20  Basics of Bayesian modeling

20.1 Tasks of Bayesian modeling

We have learned about Bayes’s theorem as a way to update a hypothesis in light of new data. We use the word “hypothesis” very loosely here. Remember, in the Bayesian view, probability can describe the plausibility of any proposition. The value of a parameter is such a proposition, and we will apply the term “hypothesis” to parameter values as well. Again for concreteness, we will consider the problem of parameter estimation here, where \(\theta\) will denote a set of parameter values, our “hypothesis” in this context.

As we have seen, our goal is to obtain updated knowledge about \(\theta\) as codified in the posterior distribution, \(g(\theta \mid y)\), where \(y\) is the data we measured. Bayes's theorem gives us access to this distribution.

\[\begin{align} g(\theta \mid y) = \frac{f(y\mid\theta)\,g(\theta)}{f(y)}. \end{align}\]

Note, though, that the split between the likelihood and prior need not be explicit. In fact, when we study hierarchical models, we will see that it is not obvious how to unambiguously define the likelihood and prior. In order to do Bayesian inference, we really only need to specify the joint distribution, \(\pi(y,\theta) = f(y\mid\theta)\,g(\theta)\), which is the product of the likelihood and prior. The posterior can also be written as

\[\begin{align} g(\theta \mid y) = \frac{\pi(y,\theta)}{f(y)}. \end{align}\]
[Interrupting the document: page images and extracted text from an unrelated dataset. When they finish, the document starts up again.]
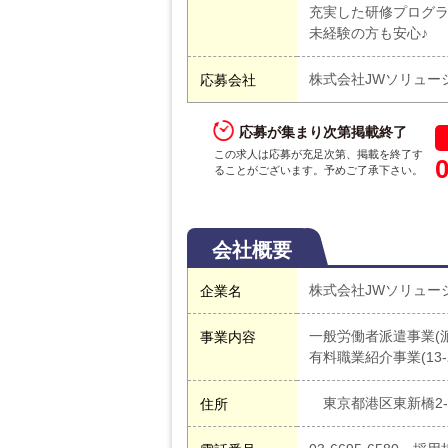
充実した研修プログ
未経験の方も安心♪
株式会社JWソリュー
応募会社
応募が集まり次第掲載終了
この求人は応募が充足次第、掲載を終了す
ることがございます。予めご了承下さい。
会社概要
株式会社JWソリューション
企業名
一般労働者派遣事業(派1
事業内容
有料職業紹介事業(13-ユ
東京都港区東新橋2-1
住所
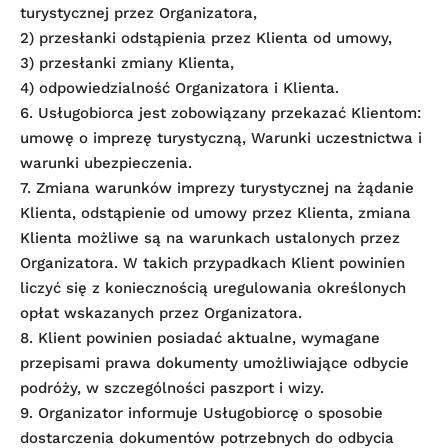
turystycznej przez Organizatora,
2) przesłanki odstąpienia przez Klienta od umowy,
3) przesłanki zmiany Klienta,
4) odpowiedzialność Organizatora i Klienta.
6. Usługobiorca jest zobowiązany przekazać Klientom:
umowę o imprezę turystyczną, Warunki uczestnictwa i
warunki ubezpieczenia.
7. Zmiana warunków imprezy turystycznej na żądanie
Klienta, odstąpienie od umowy przez Klienta, zmiana
Klienta możliwe są na warunkach ustalonych przez
Organizatora. W takich przypadkach Klient powinien
liczyć się z koniecznością uregulowania określonych
opłat wskazanych przez Organizatora.
8. Klient powinien posiadać aktualne, wymagane
przepisami prawa dokumenty umożliwiające odbycie
podróży, w szczególności paszport i wizy.
9. Organizator informuje Usługobiorcę o sposobie
dostarczenia dokumentów potrzebnych do odbycia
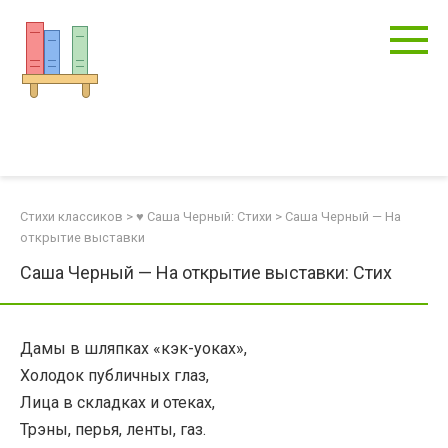
Перейти
к
контенту
Стихи классиков
>
♥ Саша Черный: Стихи
>
Саша Черный — На
открытие выставки
Саша Черный — На открытие выставки: Стих
Дамы в шляпках «кэк-уоках»,
Холодок публичных глаз,
Лица в складках и отеках,
Трэны, перья, ленты, газ.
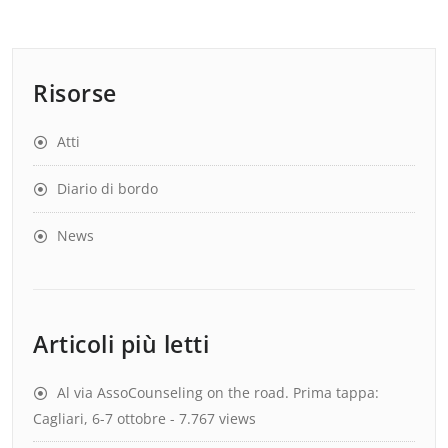
Risorse
Atti
Diario di bordo
News
Articoli più letti
Al via AssoCounseling on the road. Prima tappa:
Cagliari, 6-7 ottobre
- 7.767 views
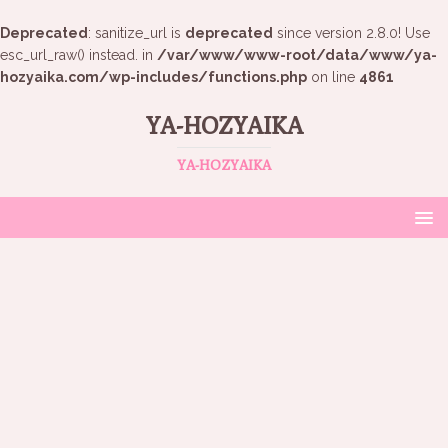
Deprecated
: sanitize_url is
deprecated
since version 2.8.0! Use
esc_url_raw() instead. in
/var/www/www-root/data/www/ya-
hozyaika.com/wp-includes/functions.php
on line
4861
YA-HOZYAIKA
YA-HOZYAIKA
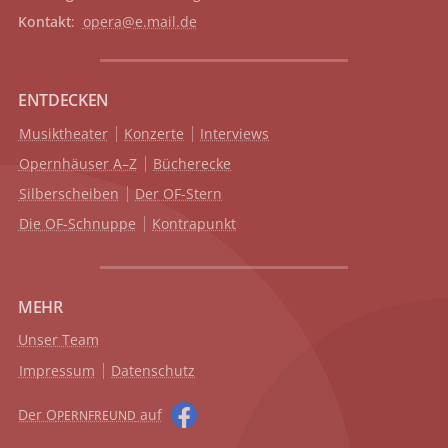
Kontakt
:
opera@e.mail.de
ENTDECKEN
Musiktheater
Konzerte
Interviews
Opernhäuser A–Z
Bücherecke
Silberscheiben
Der OF-Stern
Die OF-Schnuppe
Kontrapunkt
MEHR
Unser Team
Impressum
Datenschutz
Der O
auf
PERNFREUND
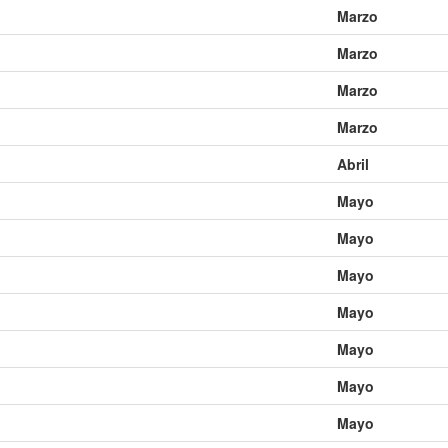
Marzo
0231 DKT
0232 DKT
0233 DKT
0234 DKT
0235 DKT
0236 DKT
0243 DKT
0244 DKT
0245 DKT
0246 DKT
0247 DKT
0248 DKT
Marzo
0255 DKT
0256 DKT
0257 DKT
0258 DKT
0259 DKT
0260 DKT
Marzo
0267 DKT
0268 DKT
0269 DKT
0270 DKT
0271 DKT
0272 DKT
Marzo
0279 DKT
0280 DKT
0281 DKT
0282 DKT
0283 DKT
0284 DKT
Abril
0291 DKT
0292 DKT
0293 DKT
0294 DKT
0295 DKT
0296 DKT
0303 DKT
0304 DKT
0305 DKT
0306 DKT
0307 DKT
0308 DKT
Mayo
0315 DKT
0316 DKT
0317 DKT
0318 DKT
0319 DKT
0320 DKT
Mayo
0327 DKT
0328 DKT
0329 DKT
0330 DKT
0331 DKT
0332 DKT
Mayo
0339 DKT
0340 DKT
0341 DKT
0342 DKT
0343 DKT
0344 DKT
Mayo
0351 DKT
0352 DKT
0353 DKT
0354 DKT
0355 DKT
0356 DKT
0363 DKT
0364 DKT
0365 DKT
0366 DKT
0367 DKT
0368 DKT
Mayo
0375 DKT
0376 DKT
0377 DKT
0378 DKT
0379 DKT
0380 DKT
Mayo
0387 DKT
0388 DKT
0389 DKT
0390 DKT
0391 DKT
0392 DKT
Mayo
0399 DKT
0400 DKT
0401 DKT
0402 DKT
0403 DKT
0404 DKT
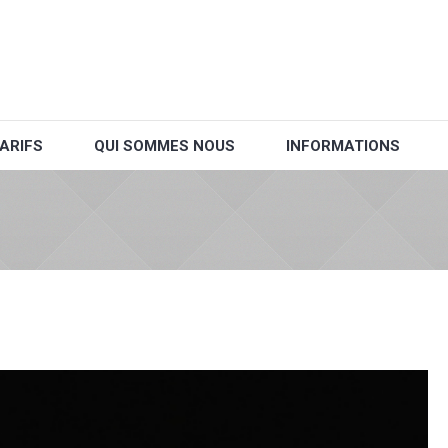
ARIFS
QUI SOMMES NOUS
INFORMATIONS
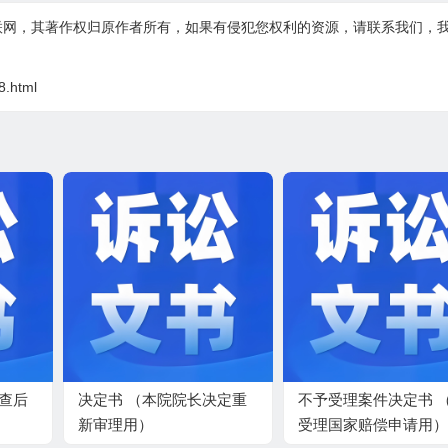
联网，其著作权归原作者所有，如果有侵犯您权利的资源，请联系我们，
8.html
审查后
决定书 （本院院长决定重
不予受理案件决定书 
新审理用）
受理国家赔偿申请用）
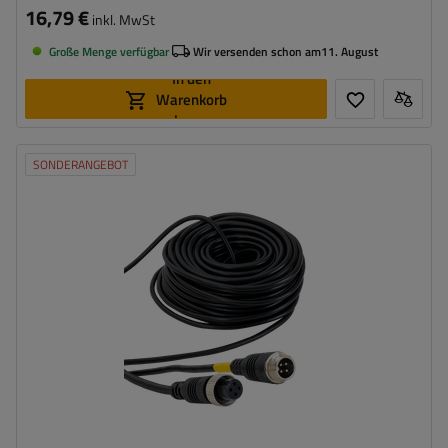
16,79 €
inkl. MwSt
Große Menge verfügbar
Wir versenden schon am
11. August
In den
Warenkorb
legen
SONDERANGEBOT
Model:
TT.2A20M
Länge:
20 m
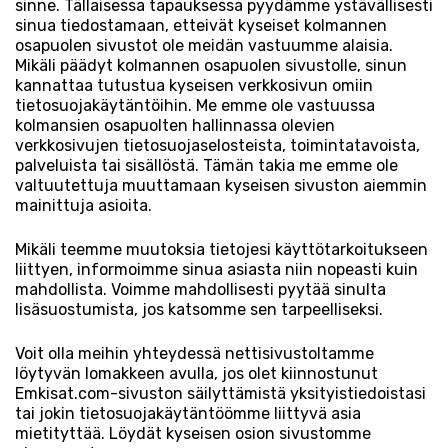
sinne. Tällaisessa tapauksessa pyydämme ystävällisesti
sinua tiedostamaan, etteivät kyseiset kolmannen
osapuolen sivustot ole meidän vastuumme alaisia.
Mikäli päädyt kolmannen osapuolen sivustolle, sinun
kannattaa tutustua kyseisen verkkosivun omiin
tietosuojakäytäntöihin. Me emme ole vastuussa
kolmansien osapuolten hallinnassa olevien
verkkosivujen tietosuojaselosteista, toimintatavoista,
palveluista tai sisällöstä. Tämän takia me emme ole
valtuutettuja muuttamaan kyseisen sivuston aiemmin
mainittuja asioita.
Mikäli teemme muutoksia tietojesi käyttötarkoitukseen
liittyen, informoimme sinua asiasta niin nopeasti kuin
mahdollista. Voimme mahdollisesti pyytää sinulta
lisäsuostumista, jos katsomme sen tarpeelliseksi.
Voit olla meihin yhteydessä nettisivustoltamme
löytyvän lomakkeen avulla, jos olet kiinnostunut
Emkisat.com-sivuston säilyttämistä yksityistiedoistasi
tai jokin tietosuojakäytäntöömme liittyvä asia
mietityttää. Löydät kyseisen osion sivustomme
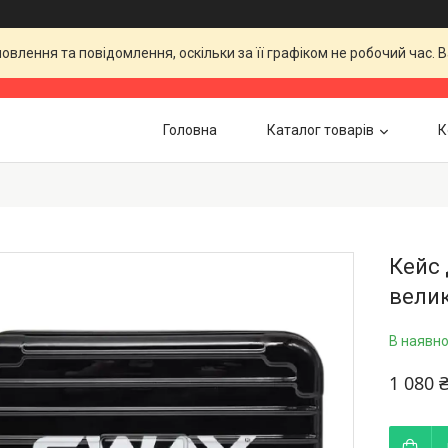
влення та повідомлення, оскільки за її графіком не робочий час.
Головна
Каталог товарів
К
Кейс 
велик
В наявно
1 080 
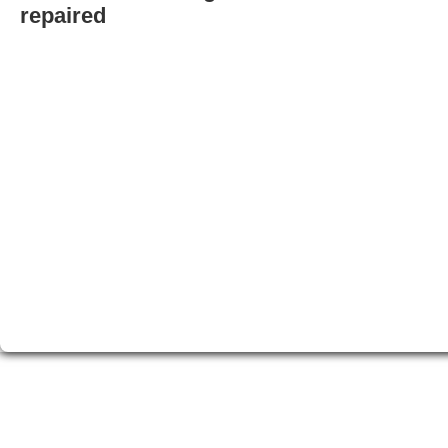
repaired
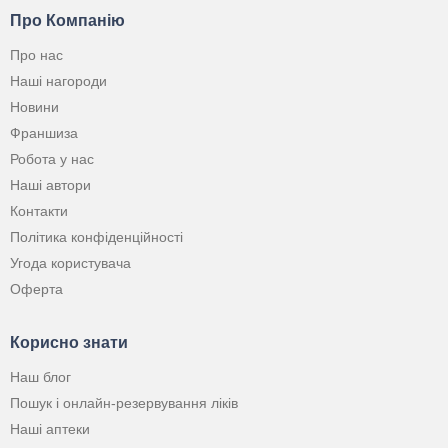
Про Компанію
Про нас
Наші нагороди
Новини
Франшиза
Робота у нас
Наші автори
Контакти
Політика конфіденційності
Угода користувача
Оферта
Корисно знати
Наш блог
Пошук і онлайн-резервування ліків
Наші аптеки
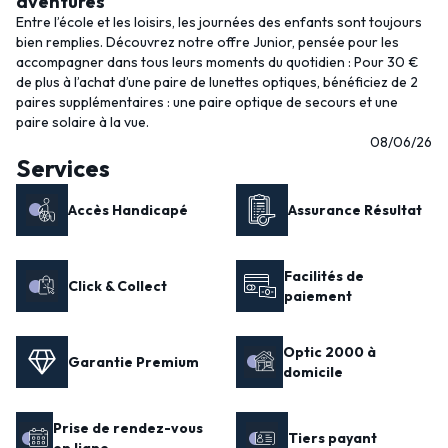
aventures
Entre l’école et les loisirs, les journées des enfants sont toujours
bien remplies. Découvrez notre offre Junior, pensée pour les
accompagner dans tous leurs moments du quotidien : Pour 30 €
de plus à l’achat d’une paire de lunettes optiques, bénéficiez de 2
paires supplémentaires : une paire optique de secours et une
paire solaire à la vue.
08/06/26
Services
Accès Handicapé
Assurance Résultat
Facilités de
Click & Collect
paiement
Optic 2000 à
Garantie Premium
domicile
Prise de rendez-vous
Tiers payant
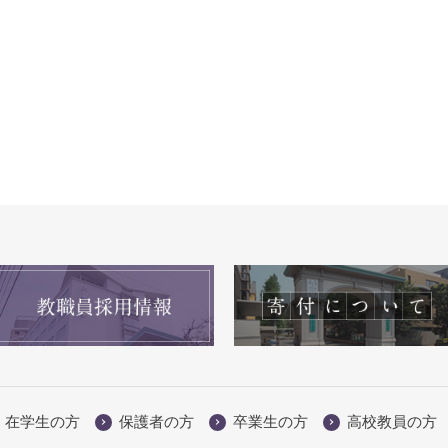
在学生の方
保護者の方
卒業生の方
高校教員の方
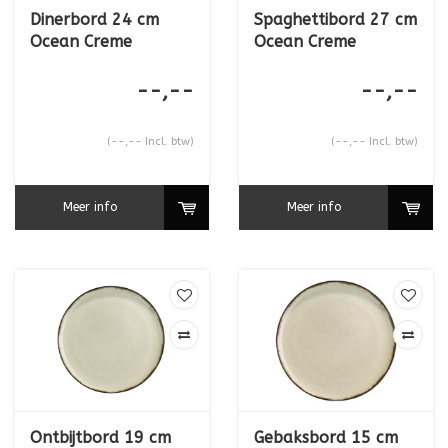
Dinerbord 24 cm
Spaghettibord 27 cm
Ocean Creme
Ocean Creme
--,--
--,--
(--,-- Incl. btw)
(--,-- Incl. btw)
Meer info
Meer info
Ontbijtbord 19 cm
Gebaksbord 15 cm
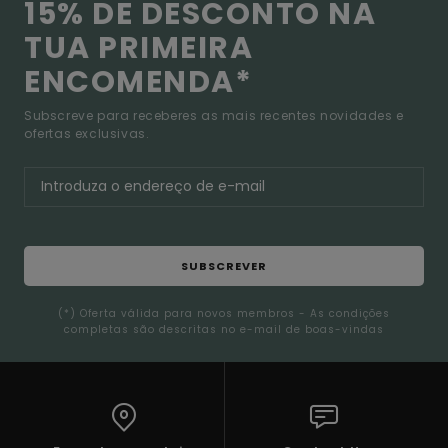
15% DE DESCONTO NA
TUA PRIMEIRA
ENCOMENDA*
Subscreve para receberes as mais recentes novidades e
ofertas exclusivas.
SUBSCREVER
(*) Oferta válida para novos membros - As condições
completas são descritas no e-mail de boas-vindas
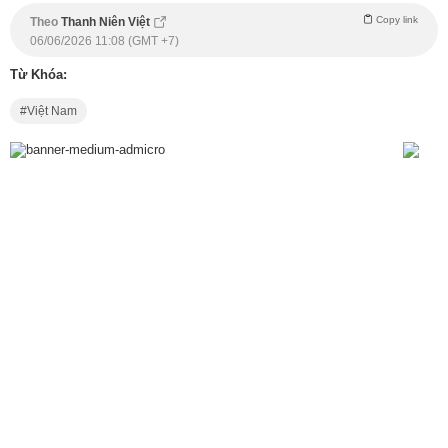
Copy link
Theo
Thanh Niên Việt
06/06/2026 11:08 (GMT +7)
Từ Khóa:
Việt Nam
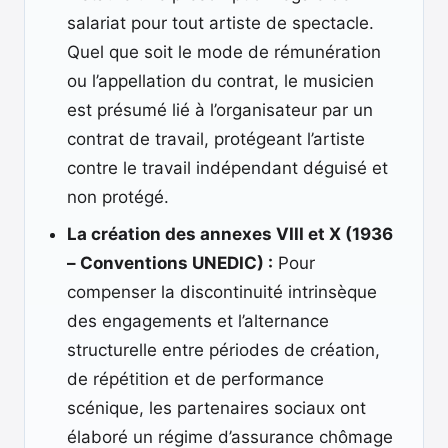
salariat pour tout artiste de spectacle.
Quel que soit le mode de rémunération
ou l’appellation du contrat, le musicien
est présumé lié à l’organisateur par un
contrat de travail, protégeant l’artiste
contre le travail indépendant déguisé et
non protégé.
La création des annexes VIII et X (1936
– Conventions UNEDIC) :
Pour
compenser la discontinuité intrinsèque
des engagements et l’alternance
structurelle entre périodes de création,
de répétition et de performance
scénique, les partenaires sociaux ont
élaboré un régime d’assurance chômage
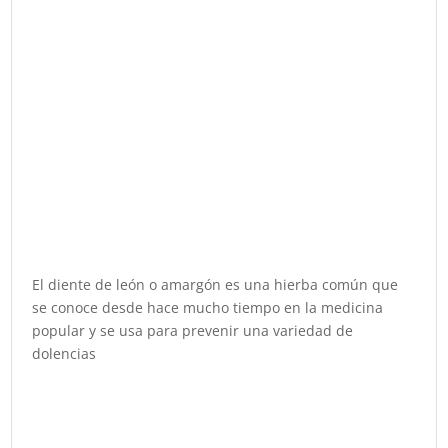
El diente de león o amargón es una hierba común que
se conoce desde hace mucho tiempo en la medicina
popular y se usa para prevenir una variedad de
dolencias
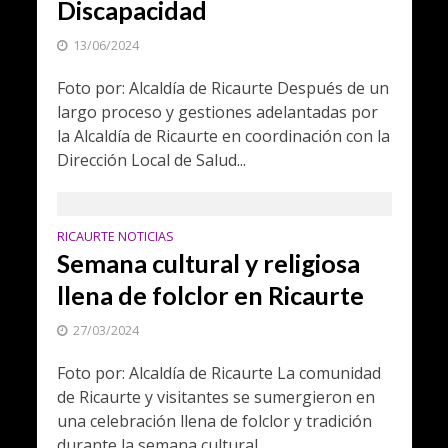
Discapacidad
13/06/2024
Foto por: Alcaldía de Ricaurte Después de un
largo proceso y gestiones adelantadas por
la Alcaldía de Ricaurte en coordinación con la
Dirección Local de Salud...
RICAURTE NOTICIAS
Semana cultural y religiosa
llena de folclor en Ricaurte
27/03/2024
Foto por: Alcaldía de Ricaurte La comunidad
de Ricaurte y visitantes se sumergieron en
una celebración llena de folclor y tradición
durante la semana cultural...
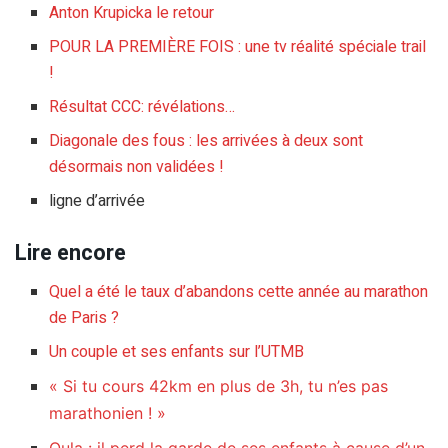
Anton Krupicka le retour
POUR LA PREMIÈRE FOIS : une tv réalité spéciale trail
!
Résultat CCC: révélations…
Diagonale des fous : les arrivées à deux sont
désormais non validées !
ligne d’arrivée
Lire encore
Quel a été le taux d’abandons cette année au marathon
de Paris ?
Un couple et ses enfants sur l’UTMB
« Si tu cours 42km en plus de 3h, tu n’es pas
marathonien ! »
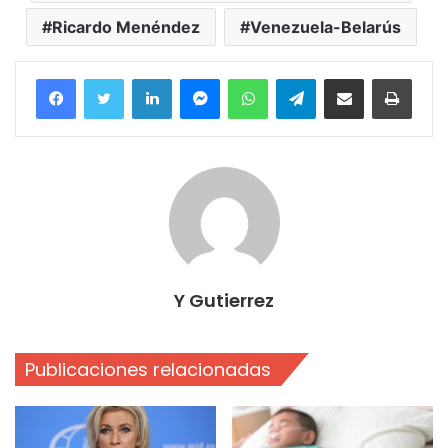
Ricardo Menéndez
Venezuela-Belarús
Facebook
Twitter
LinkedIn
Messenger
WhatsApp
Telegram
Compartir por correo electrónico
Imprim
Y Gutierrez
Publicaciones relacionadas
Because the evidence, \(f(y)\), is computed from the likelihood and prior (or more generally from the joint distribution) as

\[\begin{align} f(y) = \int\mathrm{d}\theta\,\pi(y,\theta) = \int\mathrm{d}\theta\,f(y\mid\theta)\,g(\theta), \end{align}\]

the posterior is fully specified by the joint distribution. In light of this, there are two broad tasks in Bayesian modeling.

1. Define the joint distribution \(\pi(y,\theta)\), most commonly specified as a likelihood and prior.
2. Make sense of the resulting posterior.

20.1.1 Model building

Step (1) is the task of model building, or modeling. This is typically done by first specifying a likelihood, \(f(y\mid \theta)\). This is a generative distribution in that it gives the full description of how data \(y\) are generated given parameters \(\theta\). Importantly, included in the likelihood is a theoretical model.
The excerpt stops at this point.